The news: If you're a victim of domestic violence in South Carolina, "stand your ground" laws might not apply to you.
The state is one of at least 20 with far-reaching statutes that authorize individuals to use deadly force in self-defense. For instance, the law has provided immunity from prosecution in the killing of an unarmed teenager in Columbia. However, prosecutors are asserting that it doesn't apply in the case of a woman who killed her abusive boyfriend in self-defense.
The context: The case of Whitlee Jones is at the heart of this latest debate in the Palmetto State, where opponents of the statute are using it as a prime example of the law's misguidedness. The facts that almost everyone can agree on are these: In November of 2012, Jones was dragged down the street by her hair and beaten by her boyfriend. Hearing her screams for help, a neighbor called 911. A short while later, Jones was confronted by her boyfriend again and she stabbed him once in self-defense. He died and she was charged with murder.
It took two years after Jones' arrest for the judicial system to conclude that she had the right to kill her attacker under the state's Protection of Persons and Property Act. But prosecutors are now crying foul, claiming the state's "stand your ground" law does not apply to domestic disputes. Assistant Solicitor Culver Kidd explained his office's reasoning to The Post and Courier thusly:
"We believe that applying the statute so that its reach into our homes and personal relationships is inconsistent with (its) wording and intent."
In other words, a woman's right to protect her life is not as important as a man's?
This is not an isolated incident. Victims of domestic violence are being charged with murder across the state — and country. According to the Post, Jones is the first of three women in Charleston to be "charged with murder during the past two years after stabbing a boyfriend or a roommate she said attacked her." And, while occurring in a different state, it's hard not to draw parallels between these incidents and the case of Marissa Alexander, who received 20 years in prison for firing warning shots to ward off her abusive husband. She is slated for a retrial Dec. 1.

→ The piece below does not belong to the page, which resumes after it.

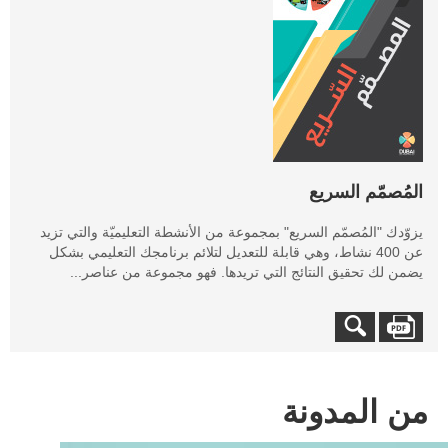
المُصمّم السريع
يزوّدك "المُصمّم السريع" بمجموعة من الأنشطة التعليميّة والتي تزيد
عن 400 نشاط، وهي قابلة للتعديل لتلائم برنامجك التعليمي بشكل
يضمن لك تحقيق النتائج التي تريدها. فهو مجموعة من عناصر...
من المدونة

The Post's Andrew Knapp posits the problem lies within the wording of South Carolina's statute, which is the basis of the appeal: "It says that people should be expected to fear for their lives if someone is breaking into their home, their car or their business. Most people in those situations can defend themselves. But if people share their home with the target of their force, they don't have that 'presumption' of fear, the law says."
But prosecutors are ignoring the everyday reality of domestic violence victims. Although historically hidden behind closed doors, this type of abuse is endemic, with 1 in 4 women experiencing domestic violence in her lifetime. Many victims of domestic violence do in fact live in fear, and for good reason: Nationally, one-third of female homicide victims are killed by their partners.
When you zero in on South Carolina, the picture becomes even more upsetting. In 2013, the state ranked No. 1 for murders of women by men, more than double the national average. In its seven-part series, Till Death Do Us Part, The Post revealed the ways South Carolina appears reluctant to take domestic violence seriously.
More than 300 women have been shot, stabbed, strangled, beaten, bludgeoned or burned to death by men in South Carolina over the past decade, dying at a rate of one every 12 days, while the state does little to stem the carnage from domestic abuse.
But why? As Mic's Marcie Bianco previously noted: "The state's conservative and religious mores, coupled with its lax laws on domestic violence and guns in particular, contribute to this perfect storm. ... Gendered violence thrives in environments where women are subjugated and encouraged to keep marital matters private. Add to this a conservative ideology that looks down on divorce, and you have a volatile mix. "
For years, South Carolina has fostered a culture of violence against women, failing them legislatively, judicially (as in Whitlee Jones' case) and socially. Despite being the state with the most incidents of domestic violence, the state only funds 13 programs with 17 emergency shelters.
If we're going to reduce domestic violence, we need lawmakers' support. It's myopic to create a law with only one type of victim in mind; George Zimmerman should not be the poster child of a "victim" in America. If we must have "stand your ground" laws, they must be applied evenly and fairly, taking into account people's varying experiences with violence and fear, whether that's on the street or in the home.